Così, poiché sono un grave malato, gravemente negligente,versa

abbondantemente su di me la tua misericordia,
oh Verbo!».
Oh ebbrezza di luce! oh slanci del fuoco!
oh movimenti della fiamma che si operavano
in me, misero, che venivano da te e dalla tua gloria!
Gloria, io lo so e lo proclamo, è il tuo Spirito,
il tuo Spirito che divide con te, oh Verbo, la natura e l'onore.
È della stessa stirpe, della stessa gloria, della stessa essenza,
esso solo con tuo Padre e con te, Cristo, Dio dell'Universo.
Io ti adoro, e ti rendo grazie perché mi hai concesso di scoprire,
per quanto poco, la potenza della tua divinità.
Ti rendo grazie perché, mentre stavo seduto nell'oscurità,
tu ti sei rivelato a me, mi hai illuminato,
mi hai concesso di vedere
la luce del tuo volto che nessuno può reggere.

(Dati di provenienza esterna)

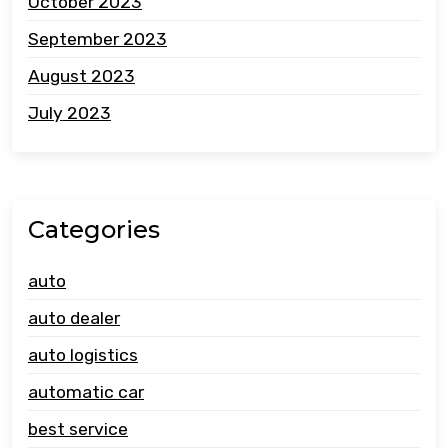
October 2023
September 2023
August 2023
July 2023
Categories
auto
auto dealer
auto logistics
automatic car
best service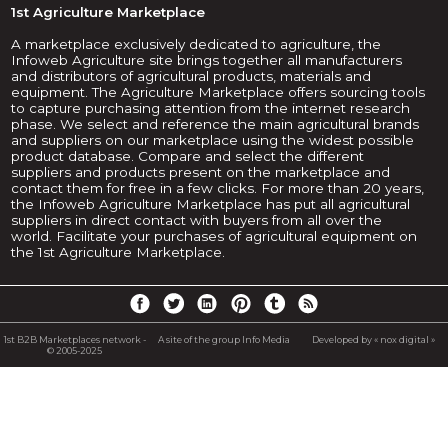
1st Agriculture Marketplace
A marketplace exclusively dedicated to agriculture, the
Infoweb Agriculture site brings together all manufacturers
and distributors of agricultural products, materials and
equipment. The Agriculture Marketplace offers sourcing tools
to capture purchasing attention from the internet research
phase. We select and reference the main agricultural brands
and suppliers on our marketplace using the widest possible
product database. Compare and select the different
suppliers and products present on the marketplace and
contact them for free in a few clicks. For more than 20 years,
the Infoweb Agriculture Marketplace has put all agricultural
suppliers in direct contact with buyers from all over the
world. Facilitate your purchases of agricultural equipment on
the 1st Agriculture Marketplace.
1st B2B Marketplaces network -
A site of the group Info Media
Developed by « nox digital »
© 2005-2025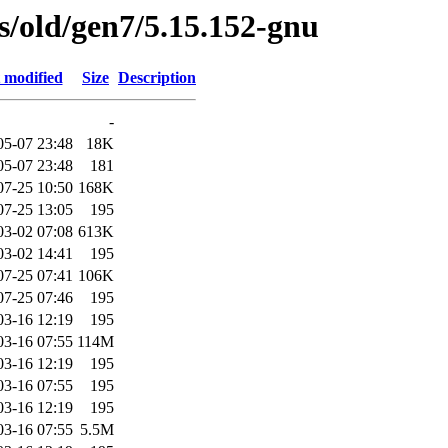
es/old/gen7/5.15.152-gnu
 modified
Size
Description
-
05-07 23:48
18K
05-07 23:48
181
07-25 10:50
168K
07-25 13:05
195
03-02 07:08
613K
03-02 14:41
195
07-25 07:41
106K
07-25 07:46
195
03-16 12:19
195
03-16 07:55
114M
03-16 12:19
195
03-16 07:55
195
03-16 12:19
195
03-16 07:55
5.5M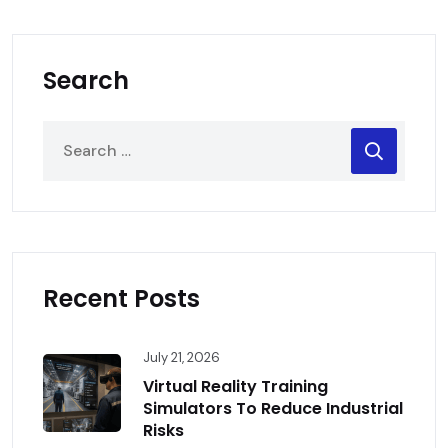
Search
Recent Posts
July 21, 2026
Virtual Reality Training
Simulators To Reduce Industrial
Risks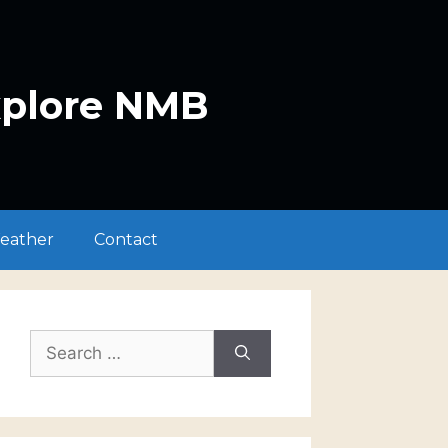
xplore NMB
eather
Contact
Search
for: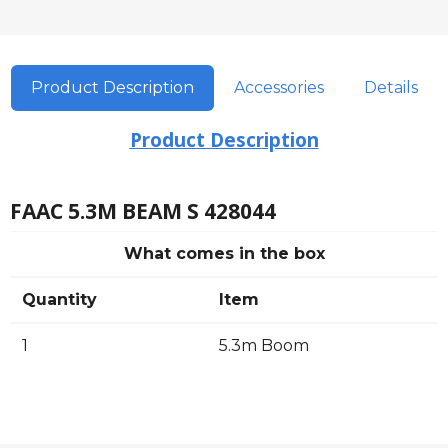
Product Description
Accessories
Details
Product Description
FAAC 5.3M BEAM S 428044
What comes in the box
Quantity
Item
1
5.3m Boom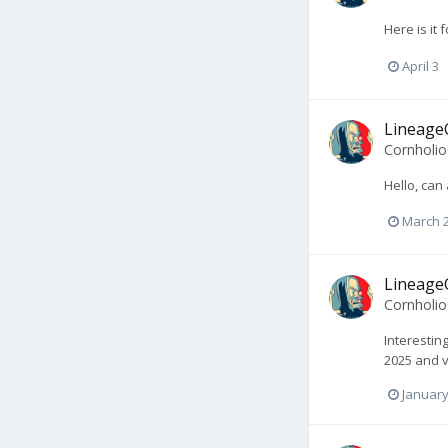
Here is it
April 3
LineageO
Cornholi
Hello, can
March 
LineageO
Cornholi
Interestin
2025 and v
January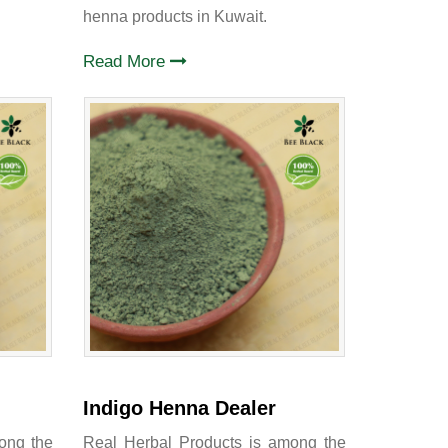
henna products in Kuwait.
Read More
Indigo Henna Dealer
ong the
Real Herbal Products is among the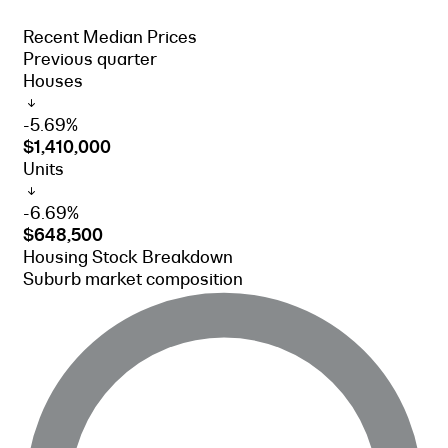
Recent Median Prices
Previous quarter
Houses
-5.69%
$1,410,000
Units
-6.69%
$648,500
Housing Stock Breakdown
Suburb market composition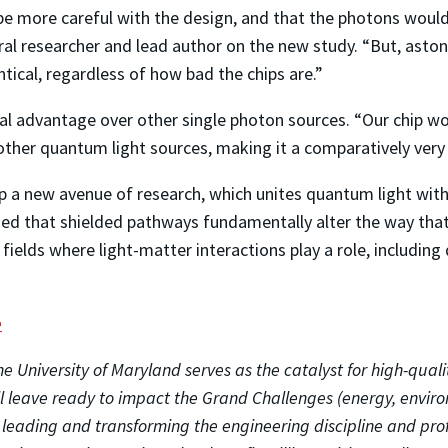
be more careful with the design, and that the photons would 
ral researcher and lead author on the new study. “But, aston
tical, regardless of how bad the chips are.”
nal advantage over other single photon sources. “Our chip w
other quantum light sources, making it a comparatively very
p a new avenue of research, which unites quantum light with 
ized that shielded pathways fundamentally alter the way that
f fields where light-matter interactions play a role, includi
e
e University of Maryland serves as the catalyst for high-quali
ll leave ready to impact the Grand Challenges (energy, envir
o leading and transforming the engineering discipline and pro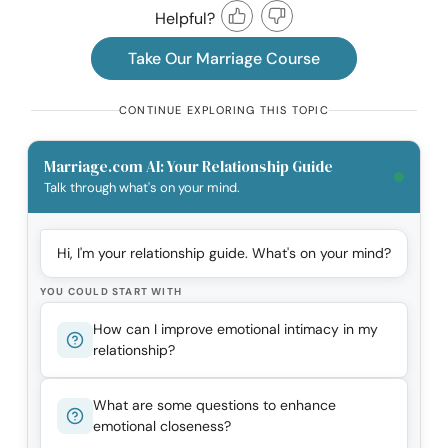
Helpful?
Take Our Marriage Course
CONTINUE EXPLORING THIS TOPIC
Marriage.com AI: Your Relationship Guide
Talk through what's on your mind.
Hi, I'm your relationship guide. What's on your mind?
YOU COULD START WITH
How can I improve emotional intimacy in my
relationship?
What are some questions to enhance
emotional closeness?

Io sono rimasto seduto nell'oscurità, lo so, ma mentre
restavo immerso, vestito di oscurità, tu sei apparso come una luce,
mi hai illuminato interamente della tua luce
e io sono diventato luce nella notte,
io che mi trovavo in mezzo all'oscurità.
E l'oscurità non ha soffocato interamente la tua luce,
né la tua luce ha cacciato l'oscurità visibile,
ma (esse sono) insieme, del tutto separate, non confuse,
lontane l'una dall'altra, naturalmente, niente affatto mescolate,
tranne che per il fatto che nello stesso luogo esse riempiono
tutto come io credo.
Così io sono nella luce, pur essendo immerso nell'oscurità
e sono anche nell'oscurità vivendo in mezzo alla luce,
eccomi nella luce, eccomi nell'oscurità
e dico: Chi mi consentirà di trovare, in seno all'oscurità, la luce
che essa non può accogliere?
Perché, come potrà l'oscurità ricevere
in sé la luce e, senza essere messa in fuga, resterà
in mezzo alla luce? Che temibile portento sto vedendo:
lo sdoppiamento dei miei due occhi, quelli del corpo
e quelli dell'anima.
Adesso ascolta: ti esporrò i misteri temibili di un Dio doppio,
che mi sono occorsi in quanto uomo doppio.

Egli ha preso la mia carne e mi ha dato il suo spirito
e sono diventato io stesso dio per grazia divina,
figlio di Dio ma per adozione, oh dignità, oh gloria!